Chilarai alias Shukladhwaj Rai was the 3rd son of Biswa Singha, who established the Koch Dynasty in Kamatapur, the erstwhile Kamrup Country. After the death of Biswa Singha, his 2nd son Naranarayan become the ruler of Kamata Kingdom and Chilarai was entrusted with the responsibility of defense and administration of the vast country as both Generalissimo and the Dewan (Prime Minister). He was also the official Prince of the Kingdom. In his capacity as the Generalissimo of the large Koch Army, Shukladhwaj displayed such skills and promptness of action that he was nicknamed as Chilarai or the Kite King. As the Generalissimo of Kamatapur, Chilarai invaded the Ahom Kingdom and conquered the same. The Koches under the leadership Chilarai conquered Kachari Kingdom, Khairam (Khasi Kingdom), Jayantiya Kingdom, Dimorua, Manipur, Tripura, Mymensing and Srihatta or Sylhet. In the later part of his life, Chilarai joined hand with the Mughals and invaded Gauda (Bengal) and divided Gauda between Mughal Empire and the Koch (Kamatapur) Empire. During Chilarai’s time the country of Kamatapur was bounded on the west by the country of Mithila, on the east by the extreme frontier of Assam, on the North by the Himalayans and on the south by the shores of Bay of Bengal. Chilarai had consolidated the power of the Koch Dynasty in Kamatapur and transformed the infant Kingdom to a national domain.
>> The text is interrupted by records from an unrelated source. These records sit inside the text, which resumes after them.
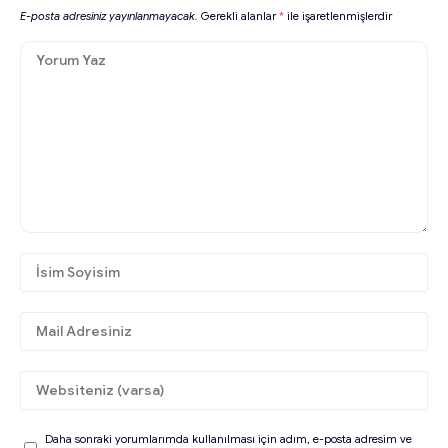
E-posta adresiniz yayınlanmayacak.
Gerekli alanlar
*
ile işaretlenmişlerdir
Daha sonraki yorumlarımda kullanılması için adım, e-posta adresim ve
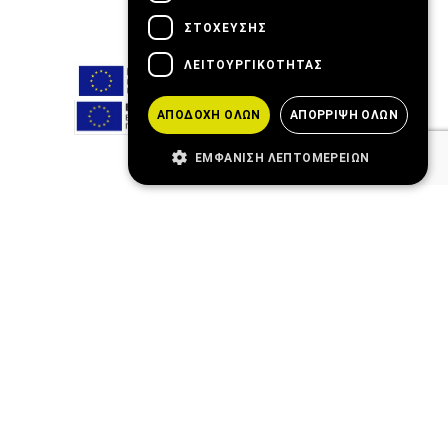
ΣΤΌΧΕΥΣΗΣ
ΛΕΙΤΟΥΡΓΙΚΌΤΗΤΑΣ
ΑΠΟΔΟΧΉ ΌΛΩΝ
ΑΠΌΡΡΙΨΗ ΌΛΩΝ
ΕΜΦΆΝΙΣΗ ΛΕΠΤΟΜΕΡΕΙΏΝ
Blog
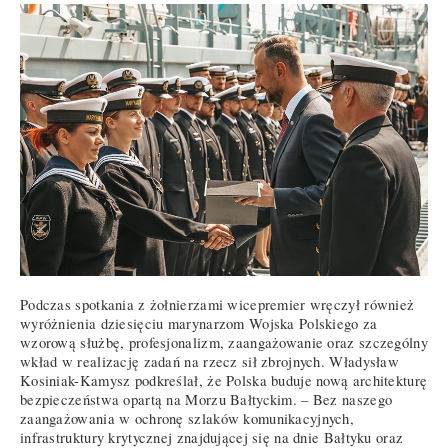
Podczas spotkania z żołnierzami wicepremier wręczył również
wyróżnienia dziesięciu marynarzom Wojska Polskiego za
wzorową służbę, profesjonalizm, zaangażowanie oraz szczególny
wkład w realizację zadań na rzecz sił zbrojnych. Władysław
Kosiniak-Kamysz podkreślał, że Polska buduje nową architekturę
bezpieczeństwa opartą na Morzu Bałtyckim. – Bez naszego
zaangażowania w ochronę szlaków komunikacyjnych,
infrastruktury krytycznej znajdującej się na dnie Bałtyku oraz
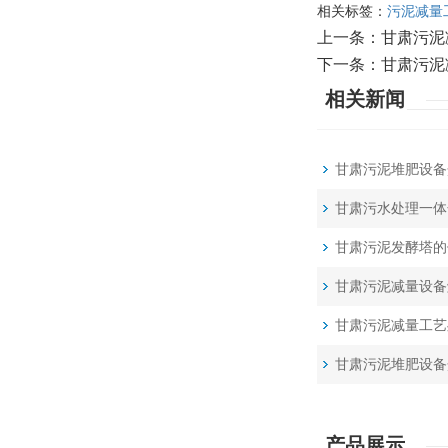
相关标签：
污泥减量
上一条：
甘肃污泥
下一条：
甘肃污泥
相关新闻
甘肃污泥堆肥设备
甘肃污水处理一体
甘肃污泥发酵塔的
甘肃污泥减量设备
甘肃污泥减量工艺
甘肃污泥堆肥设备
产品展示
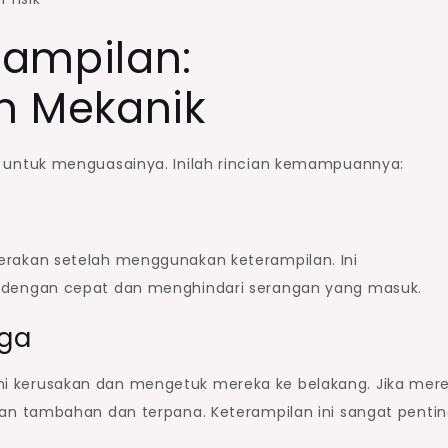
ampilan:
 Mekanik
untuk menguasainya. Inilah rincian kemampuannya:
akan setelah menggunakan keterampilan. Ini
dengan cepat dan menghindari serangan yang masuk.
aga
kerusakan dan mengetuk mereka ke belakang. Jika mer
n tambahan dan terpana. Keterampilan ini sangat penti
.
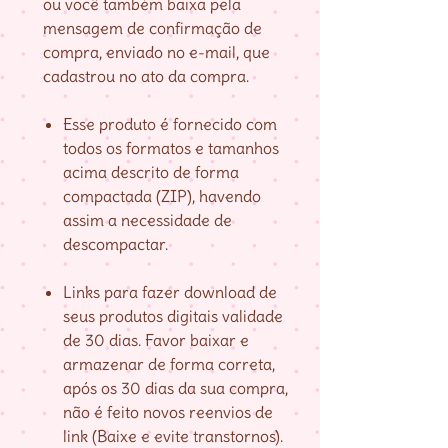
ou você também baixa pela
mensagem de confirmação de
compra, enviado no e-mail, que
cadastrou no ato da compra.
Esse produto é fornecido com
todos os formatos e tamanhos
acima descrito de forma
compactada (ZIP), havendo
assim a necessidade de
descompactar.
Links para fazer download de
seus produtos digitais validade
de 30 dias. Favor baixar e
armazenar de forma correta,
após os 30 dias da sua compra,
não é feito novos reenvios de
link (Baixe e evite transtornos).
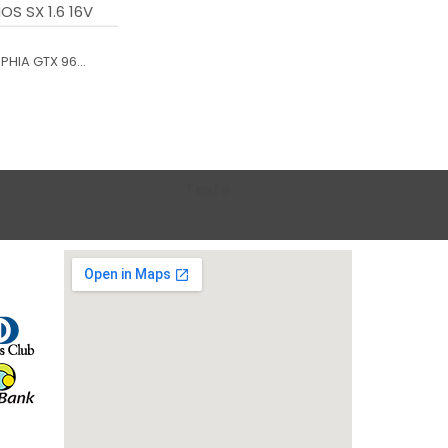
OS SX 1.6 16V
HIA GTX 96...
Teste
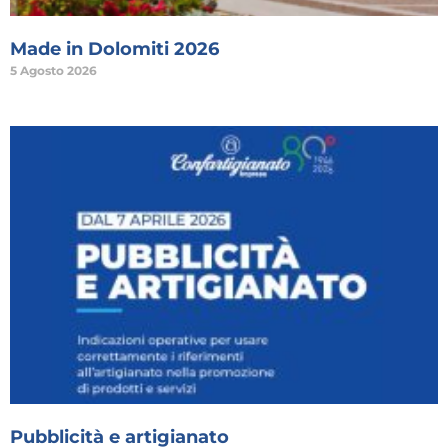
Made in Dolomiti 2026
5 Agosto 2026
Pubblicità e artigianato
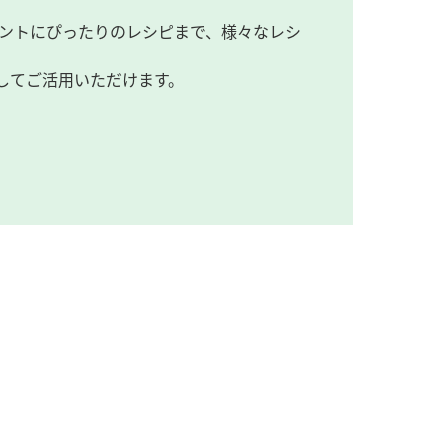
ントにぴったりのレシピまで、様々なレシ
してご活用いただけます。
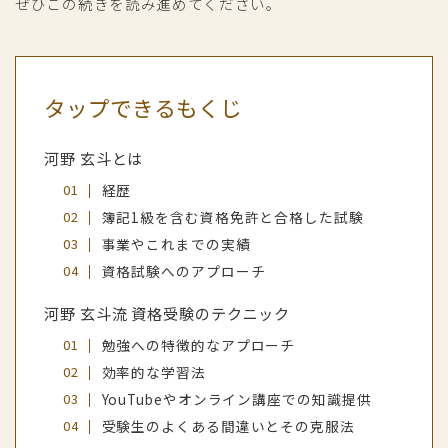
ぜひこの続きを読み進めてください。
タップできるもくじ
河野 玄斗とは
経歴
簿記1級を含む資格免許と合格した試験
事業やこれまでの実績
資格試験へのアプローチ
河野 玄斗流 資格受験のテクニック
勉強への特徴的なアプローチ
効率的な学習法
YouTubeやオンライン講座での知識提供
受験生のよくある間違いとその克服法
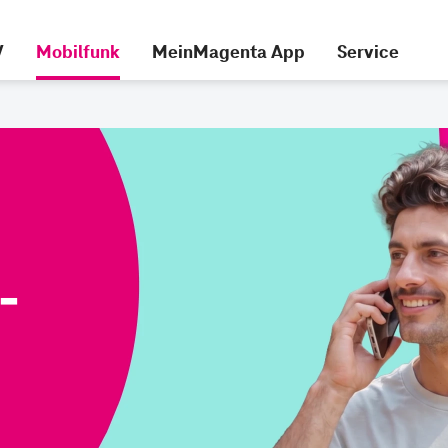
V
Mobilfunk
MeinMagenta App
Service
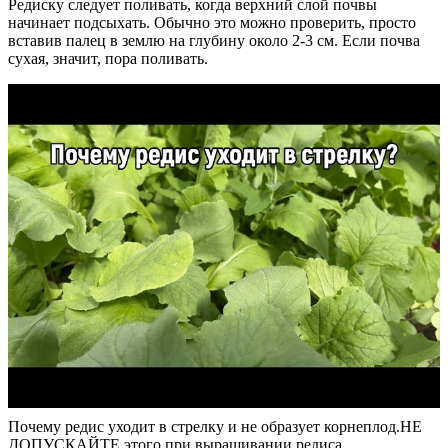
Редиску следует поливать, когда верхний слой почвы
начинает подсыхать. Обычно это можно проверить, просто
вставив палец в землю на глубину около 2-3 см. Если почва
сухая, значит, пора поливать.
Почему редис уходит в стрелку и не образует корнеплод.НЕ
ДОПУСКАЙТЕ этого при выращивании редиса.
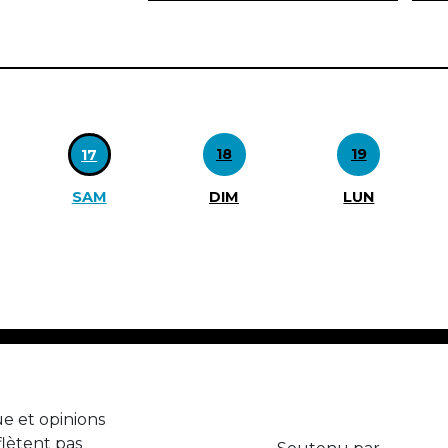
18
19
17
SAM
DIM
LUN
e et opinions
lètent pas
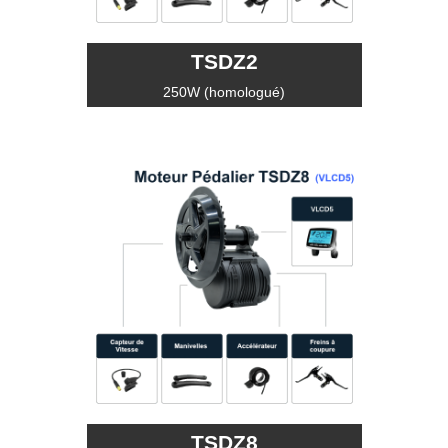
TSDZ2
250W (homologué)
TSDZ8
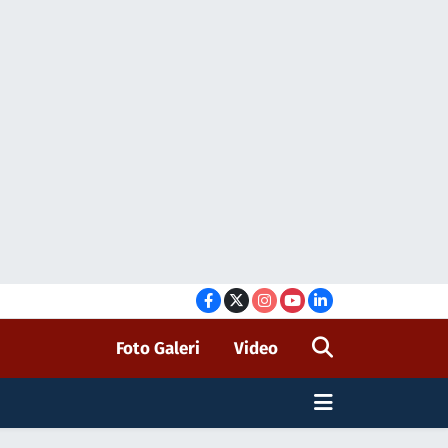
Foto Galeri
Video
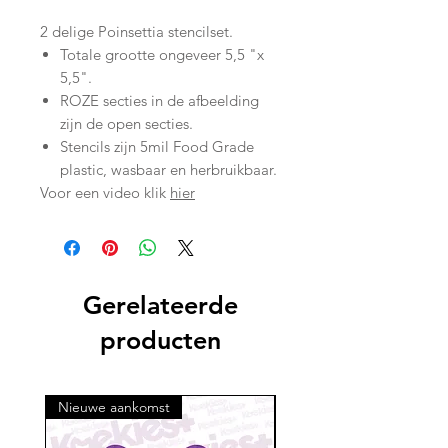
2 delige Poinsettia stencilset.
Totale grootte ongeveer 5,5 "x
5,5".
ROZE secties in de afbeelding
zijn de open secties.
Stencils zijn 5mil Food Grade
plastic, wasbaar en herbruikbaar.
Voor een video klik
hier
Gerelateerde
producten
Nieuwe aankomst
Related: Bir Chilarai Divas - Assam
Chilarai was instrumental in giving shelter to the great Vaishnavite saint Sankardev in Kamatapur, after Sankardev was thrown out from the Ahom Kingdom. Sankardev completed most of his literary work in Kamatapur under the patronage of Naranarayan and Chilarai. Chilarai himself was a great scholar and he himself wrote an analytical annotation of poet Joydeva’s Geet Govinda as Sarabatisar and left an indelible imprint in Sanskrit literature.
Chilarai rebuilt the famous temple of Kamakhya which was in ruins that time. The present structure of the Kamakhya Temple is a contribution of Chilarai and Naranarayan. A stone image of Chilarai still stands inside the temple as a mark of his contribution. Originally called Suklwadev, he came to be known as Sangram Singha, Shukladhwaj, Samar Singha, Chilarai and many more. Mahapurush Sankardev conferred on him the title of Parama Rasiko Guru Raja Shukladhwaj ( King Shukladhwaj, the greatest preceptor of knowledge & art). Chilarai died after conquering Gauda (Bengal) due to small pox in the year 1571. As a mark of his this legendary warrior and Scholar of South Asia, every year his birth anniversary is observed across South Asia.
The birth anniversary of this great warrior and legend is celebrated every year as Bir Chilarai Divas across South Asia. From the year 2005, the Government of Assam (Indi) has been conferring Bir Chilarai Award, the highest honour for bravery to individuals.